In [1]:
import numpy as np
from scipy.special import softmax

def scaled_dot_product_attention(Q, K, V):
    # Step 1: Compute dot product Q · K^T
    scores = np.dot(Q, K.T)
    
    # Step 2: Scale scores by sqrt(d), where d = dimension of key
    d_k = K.shape[-1]
    scaled_scores = scores / np.sqrt(d_k)
    
    # Step 3: Apply softmax to get attention weights
    attention_weights = softmax(scaled_scores, axis=-1)
    
    # Step 4: Multiply attention weights by V
    output = np.dot(attention_weights, V)

    print("Attention Weights:\n", attention_weights)
    print("\nOutput Matrix:\n", output)
    return output

# Test input
Q = np.array([[1, 0, 1, 0], [0, 1, 0, 1]])
K = np.array([[1, 0, 1, 0], [0, 1, 0, 1]])
V = np.array([[1, 2, 3, 4], [5, 6, 7, 8]])

# Run the attention function
scaled_dot_product_attention(Q, K, V)


Attention Weights:
 [[0.73105858 0.26894142]
 [0.26894142 0.73105858]]

Output Matrix:
 [[2.07576569 3.07576569 4.07576569 5.07576569]
 [3.92423431 4.92423431 5.92423431 6.92423431]]


array([[2.07576569, 3.07576569, 4.07576569, 5.07576569],
       [3.92423431, 4.92423431, 5.92423431, 6.92423431]])

# 1. Why do we divide the attention score by √d in the scaled dot-product attention formula?

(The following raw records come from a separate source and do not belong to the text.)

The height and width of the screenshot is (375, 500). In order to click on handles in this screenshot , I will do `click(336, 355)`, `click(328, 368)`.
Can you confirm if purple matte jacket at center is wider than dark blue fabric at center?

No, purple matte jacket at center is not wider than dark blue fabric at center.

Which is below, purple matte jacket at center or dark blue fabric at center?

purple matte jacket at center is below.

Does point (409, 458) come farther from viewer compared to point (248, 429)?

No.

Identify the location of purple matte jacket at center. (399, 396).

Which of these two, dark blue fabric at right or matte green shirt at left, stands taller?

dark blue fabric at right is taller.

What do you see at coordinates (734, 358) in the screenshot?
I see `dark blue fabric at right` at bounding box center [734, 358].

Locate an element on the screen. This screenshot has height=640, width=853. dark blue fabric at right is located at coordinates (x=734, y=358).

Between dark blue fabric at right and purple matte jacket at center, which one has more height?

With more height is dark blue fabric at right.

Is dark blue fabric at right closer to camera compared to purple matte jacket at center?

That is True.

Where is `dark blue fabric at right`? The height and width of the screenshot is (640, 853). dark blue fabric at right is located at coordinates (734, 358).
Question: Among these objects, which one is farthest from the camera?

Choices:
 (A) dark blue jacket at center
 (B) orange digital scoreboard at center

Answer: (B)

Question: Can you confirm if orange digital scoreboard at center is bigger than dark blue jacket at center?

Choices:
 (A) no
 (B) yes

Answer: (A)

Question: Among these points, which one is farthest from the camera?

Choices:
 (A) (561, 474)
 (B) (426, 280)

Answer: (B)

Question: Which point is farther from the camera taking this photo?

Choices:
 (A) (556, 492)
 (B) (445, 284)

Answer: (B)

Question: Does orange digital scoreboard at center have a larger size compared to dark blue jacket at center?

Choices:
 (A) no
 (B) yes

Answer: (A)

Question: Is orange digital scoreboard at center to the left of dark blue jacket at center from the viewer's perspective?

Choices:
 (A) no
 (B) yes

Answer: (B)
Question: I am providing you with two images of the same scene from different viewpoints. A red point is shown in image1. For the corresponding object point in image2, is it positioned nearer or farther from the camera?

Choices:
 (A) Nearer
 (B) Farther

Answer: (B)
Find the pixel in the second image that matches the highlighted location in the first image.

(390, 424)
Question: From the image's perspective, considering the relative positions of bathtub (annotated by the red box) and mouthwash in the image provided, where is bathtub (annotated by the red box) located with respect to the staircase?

We divide by √d to prevent the dot product values from growing too large when the dimension of the key vectors (d) is large. Without this scaling, the softmax would produce very small gradients, leading to vanishing gradient problems and slower learning.

This scaling helps maintain numerical stability and ensures effective gradient flow during training.

# 2. How does self-attention help the model understand realtionships between words in a sentence?

Self-attention allows the model to:

Compare each word with all other words in the sentence.

Assign different weights to different words based on their relevance.

This mechanism enables the model to:

Capture long-range dependencies (e.g., pronouns and antecedents far apart),

Understand context better, and

Perform parallel computation, unlike RNNs.

For example, in the sentence "The cat that chased the mouse was hungry," self-attention helps associate "was hungry" with "cat" rather than "mouse."